A Flurry of Activity in the Empire State
Numerous bills were introduced in New York proposing legislation governing credit reporting, licensing of debt collectors, and automated telephone calls. There was even a bill to allow the state to acquire consumer debt using its eminent domain powers for the purpose of canceling it. None of the bills passed.
However, I still expect to see significant activity in New York in 2021. It will likely pass legislation to reduce its statute of limitations for consumer debt to three years, with few exceptions. This would be significant since most consumer debts are tied to New York’s six-year limitations period for contracts. The legislation would not alter the four-year limitations period for debts arising under UCC Article 2 sales. I would not be surprised to see a licensing bill from either the governor or legislature.
More than 300,000 Americans and over 1.7 million people worldwide have lost their lives to COVID-19 in 2020. There is hope that new vaccines will bring an end to this pandemic, but the impacts it has caused are likely to be felt for some time. There remains significant pressure to restrain debt collection at the state and local level. It will likely take the form of increased exemptions afforded to judgment debtors and temporary suspensions of executions, garnishments, evictions and foreclosures. Similar pressure exists at the federal level, especially in the context of student loan debt and credit reporting.
There will be efforts to roll back the new FDCPA rules. And, because the FDCPA gives way to more restrictive state regulation, you should see several states introduce legislation designed to limit electronic communications and the frequency of telephone communications.

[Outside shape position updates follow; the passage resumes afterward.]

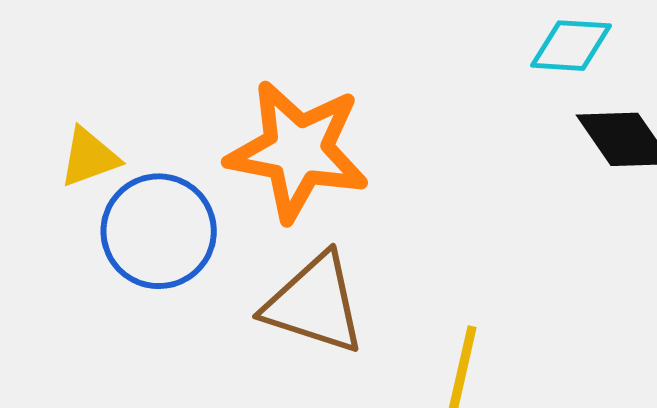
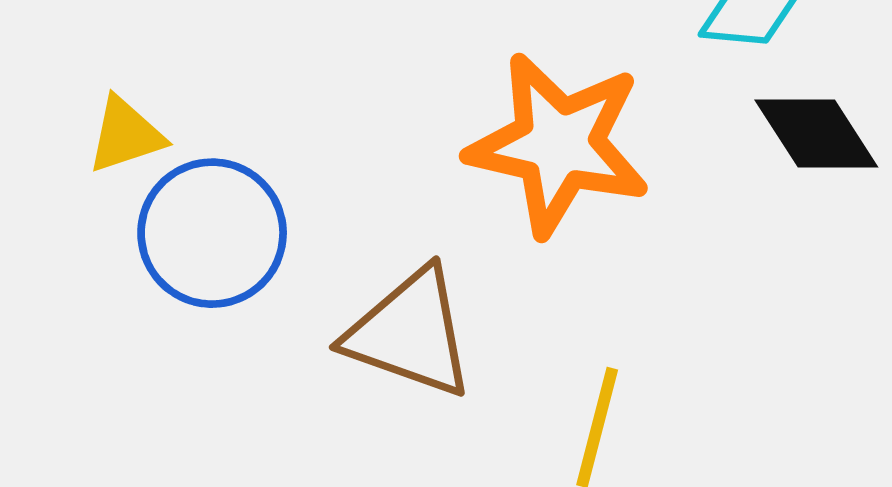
orange star: (298, 151) -> (558, 144), moved

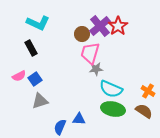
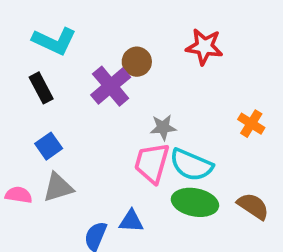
purple cross: (100, 26) -> (111, 86), moved
red star: (118, 26) -> (204, 47), turned -30
pink trapezoid: (90, 53) -> (152, 163), moved
pink semicircle: (19, 76) -> (19, 195), moved, turned -144
orange cross: (148, 91) -> (251, 124), moved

And of course, there is privacy legislation, decisional law, bankruptcy reform and state attorney general initiatives in the mix. My colleagues, Alan Hochheiser, Jessica Lesser, Eric Rosenkoetter and Tom Dominczyk (on the Second and Third Circuits), have covered each of these areas in more detail in articles published in The Consumer Financial Services Blog this week.
Wishing you all a Happy and Healthy 2021.